[Collected data]
* * * * * * * * *

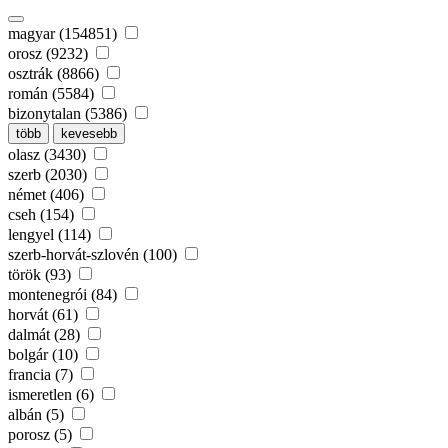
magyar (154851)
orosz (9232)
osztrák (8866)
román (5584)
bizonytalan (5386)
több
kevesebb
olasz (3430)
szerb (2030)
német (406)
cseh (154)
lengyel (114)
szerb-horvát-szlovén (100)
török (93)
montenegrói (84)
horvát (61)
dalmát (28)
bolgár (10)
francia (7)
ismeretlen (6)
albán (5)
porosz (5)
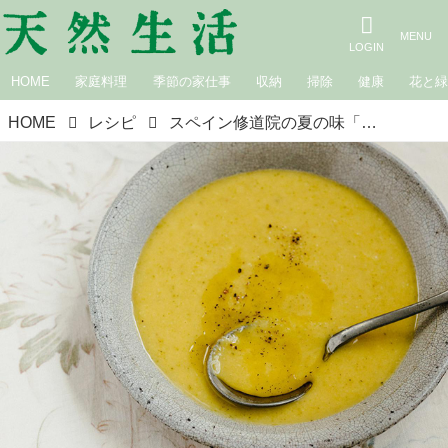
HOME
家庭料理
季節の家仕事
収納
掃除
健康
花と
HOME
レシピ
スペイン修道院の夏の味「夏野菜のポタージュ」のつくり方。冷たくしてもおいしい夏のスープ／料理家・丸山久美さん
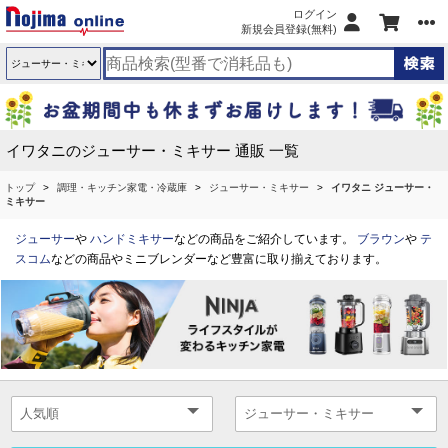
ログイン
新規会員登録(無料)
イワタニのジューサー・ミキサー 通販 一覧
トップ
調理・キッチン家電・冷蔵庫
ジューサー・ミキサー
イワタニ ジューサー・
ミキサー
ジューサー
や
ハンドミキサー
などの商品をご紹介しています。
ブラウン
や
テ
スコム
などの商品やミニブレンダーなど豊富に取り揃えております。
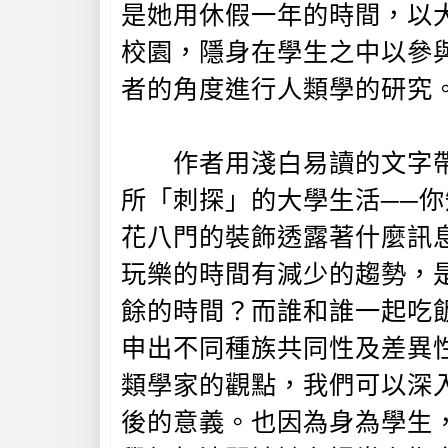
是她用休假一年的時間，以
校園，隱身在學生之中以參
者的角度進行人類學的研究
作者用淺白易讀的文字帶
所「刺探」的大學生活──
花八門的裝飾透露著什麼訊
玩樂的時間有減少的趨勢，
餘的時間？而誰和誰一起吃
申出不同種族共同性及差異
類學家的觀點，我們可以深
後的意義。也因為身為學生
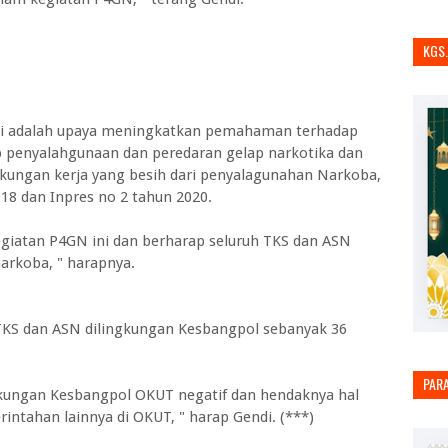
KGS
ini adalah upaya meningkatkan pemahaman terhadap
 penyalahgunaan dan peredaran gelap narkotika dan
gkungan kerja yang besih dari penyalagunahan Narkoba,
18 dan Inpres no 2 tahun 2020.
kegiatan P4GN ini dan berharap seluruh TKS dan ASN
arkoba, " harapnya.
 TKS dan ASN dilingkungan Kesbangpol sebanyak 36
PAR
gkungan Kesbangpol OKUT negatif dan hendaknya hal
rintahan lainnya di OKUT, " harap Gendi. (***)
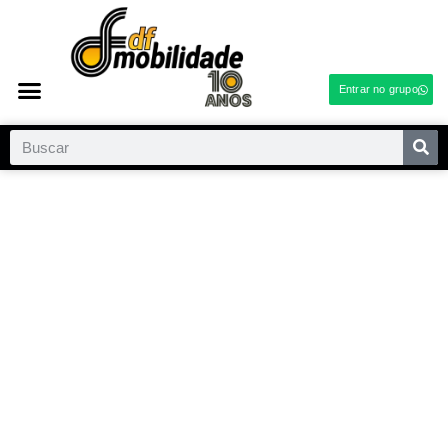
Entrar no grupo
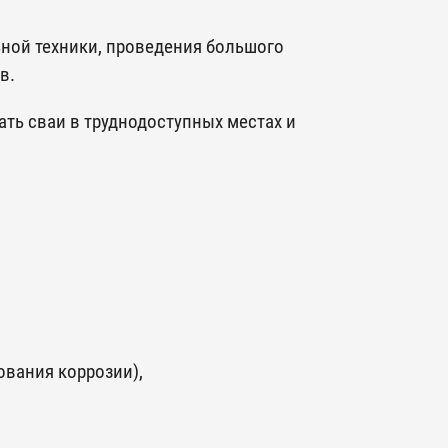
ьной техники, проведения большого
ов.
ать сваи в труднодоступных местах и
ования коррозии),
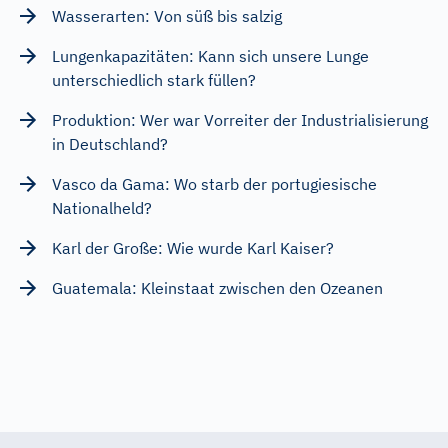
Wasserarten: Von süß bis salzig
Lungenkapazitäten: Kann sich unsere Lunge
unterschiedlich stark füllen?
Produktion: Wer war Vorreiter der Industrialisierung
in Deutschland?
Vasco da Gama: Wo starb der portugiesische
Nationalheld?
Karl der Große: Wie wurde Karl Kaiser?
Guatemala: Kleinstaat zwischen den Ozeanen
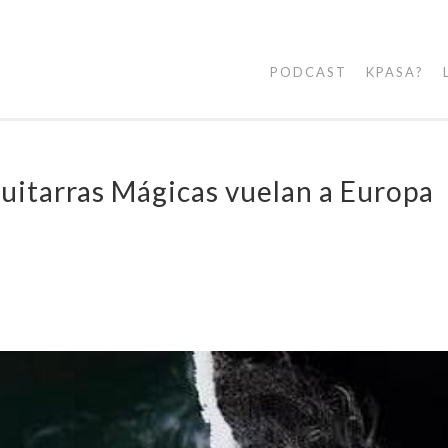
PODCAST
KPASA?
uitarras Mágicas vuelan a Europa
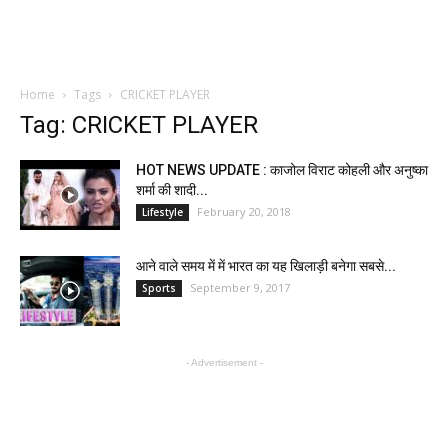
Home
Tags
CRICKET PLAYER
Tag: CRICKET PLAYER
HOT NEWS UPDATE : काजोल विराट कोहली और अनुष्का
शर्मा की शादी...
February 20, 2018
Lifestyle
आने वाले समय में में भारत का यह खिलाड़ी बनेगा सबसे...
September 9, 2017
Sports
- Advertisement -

* * * * * * * * *

Start with the line holding "lengyel (114)" and repeat exactly every line through the final line of the records above, but no pictures and nothing more.

lengyel (114)
szerb-horvát-szlovén (100)
török (93)
montenegrói (84)
horvát (61)
dalmát (28)
bolgár (10)
francia (7)
ismeretlen (6)
albán (5)
porosz (5)
HOME
家庭料理
季節の家仕事
収納
掃除
健康
花と
HOME
レシピ
スペイン修道院の夏の味「夏野菜のポタージュ」のつくり方。冷たくしてもおいしい夏のスープ／料理家・丸山久美さん
ログイン
新規会員登録(無料)
イワタニのジューサー・ミキサー 通販 一覧
トップ
調理・キッチン家電・冷蔵庫
ジューサー・ミキサー
イワタニ ジューサー・
ミキサー
ジューサー
や
ハンドミキサー
などの商品をご紹介しています。
ブラウン
や
テ
スコム
などの商品やミニブレンダーなど豊富に取り揃えております。
是她用休假一年的時間，以
校園，隱身在學生之中以參
者的角度進行人類學的研究
作者用淺白易讀的文字帶
所「刺探」的大學生活──
花八門的裝飾透露著什麼訊
玩樂的時間有減少的趨勢，
餘的時間？而誰和誰一起吃
申出不同種族共同性及差異
類學家的觀點，我們可以深
後的意義。也因為身為學生
KGS
ini adalah upaya meningkatkan pemahaman terhadap
 penyalahgunaan dan peredaran gelap narkotika dan
gkungan kerja yang besih dari penyalagunahan Narkoba,
18 dan Inpres no 2 tahun 2020.
kegiatan P4GN ini dan berharap seluruh TKS dan ASN
arkoba, " harapnya.
 TKS dan ASN dilingkungan Kesbangpol sebanyak 36
PAR
gkungan Kesbangpol OKUT negatif dan hendaknya hal
rintahan lainnya di OKUT, " harap Gendi. (***)
Entrar no grupo
ьной техники, проведения большого
ов.
ать сваи в труднодоступных местах и
ования коррозии),
Wasserarten: Von süß bis salzig
Lungenkapazitäten: Kann sich unsere Lunge
unterschiedlich stark füllen?
Produktion: Wer war Vorreiter der Industrialisierung
in Deutschland?
Vasco da Gama: Wo starb der portugiesische
Nationalheld?
Karl der Große: Wie wurde Karl Kaiser?
Guatemala: Kleinstaat zwischen den Ozeanen
PODCAST
KPASA?
uitarras Mágicas vuelan a Europa
Home
Tags
CRICKET PLAYER
Tag: CRICKET PLAYER
HOT NEWS UPDATE : काजोल विराट कोहली और अनुष्का
शर्मा की शादी...
February 20, 2018
Lifestyle
आने वाले समय में में भारत का यह खिलाड़ी बनेगा सबसे...
September 9, 2017
Sports
- Advertisement -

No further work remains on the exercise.